Requirement
Lines from the one containing "выходящие за пределы" through the last line of the data are to be returned exactly, both ends included, minus any pictures.
[Material to process]
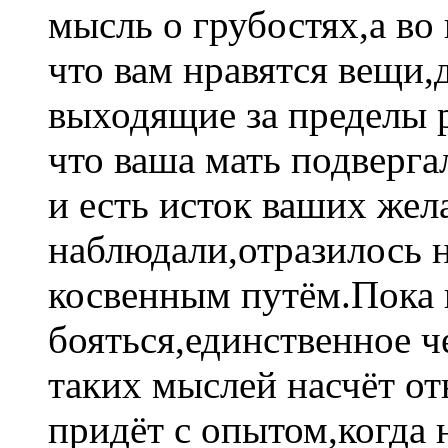
мысль о грубостях,а во
что вам нравятся вещи
выходящие за пределы 
что ваша мать подверга
и есть исток ваших жел
наблюдали,отразилось н
косвенным путём.Пока 
бояться,единственное че
таких мыслей насчёт о
придёт с опытом,когда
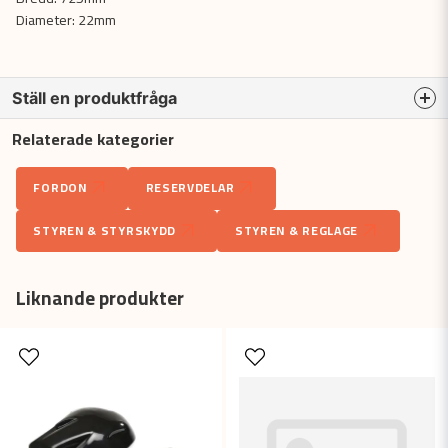
Diameter: 22mm
Ställ en produktfråga
Relaterade kategorier
question
Fråga oss något om denna produkten...
FORDON
RESERVDELAR
STYREN & STYRSKYDD
STYREN & REGLAGE
name
Namn
Liknande produkter
email
Mejladress
Ja, ni får publicera min fråga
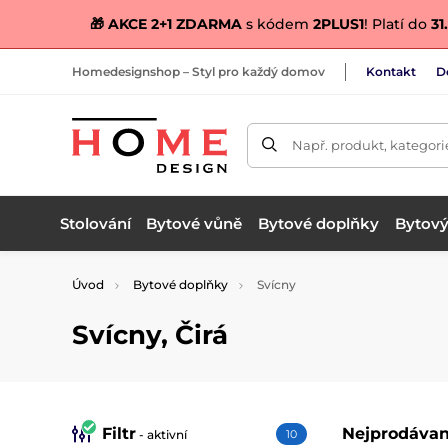
🎁 AKCE 2+1 ZDARMA
s kódem
2PLUS1
! Platí do
31.
Homedesignshop – Styl pro každý domov
Kontakt
D
Např. produkt, kategori
Stolování
Bytové vůně
Bytové doplňky
Bytový 
Úvod
Bytové doplňky
Svícny
Svícny, Čirá
Filtr
Nejprodávan
- aktivní
10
[/Material to process]
Result for this task
выходящие за пределы 
что ваша мать подверга
и есть исток ваших жел
наблюдали,отразилось н
косвенным путём.Пока 
бояться,единственное че
таких мыслей насчёт о
придёт с опытом,когда
Diameter: 22mm
Ställ en produktfråga
Relaterade kategorier
question
Fråga oss något om denna produkten...
FORDON
RESERVDELAR
STYREN & STYRSKYDD
STYREN & REGLAGE
name
Namn
Liknande produkter
email
Mejladress
Ja, ni får publicera min fråga
🎁 AKCE 2+1 ZDARMA
s kódem
2PLUS1
! Platí do
31.
Homedesignshop – Styl pro každý domov
Kontakt
D
Např. produkt, kategori
Stolování
Bytové vůně
Bytové doplňky
Bytový 
Úvod
Bytové doplňky
Svícny
Svícny, Čirá
Filtr
Nejprodávan
- aktivní
10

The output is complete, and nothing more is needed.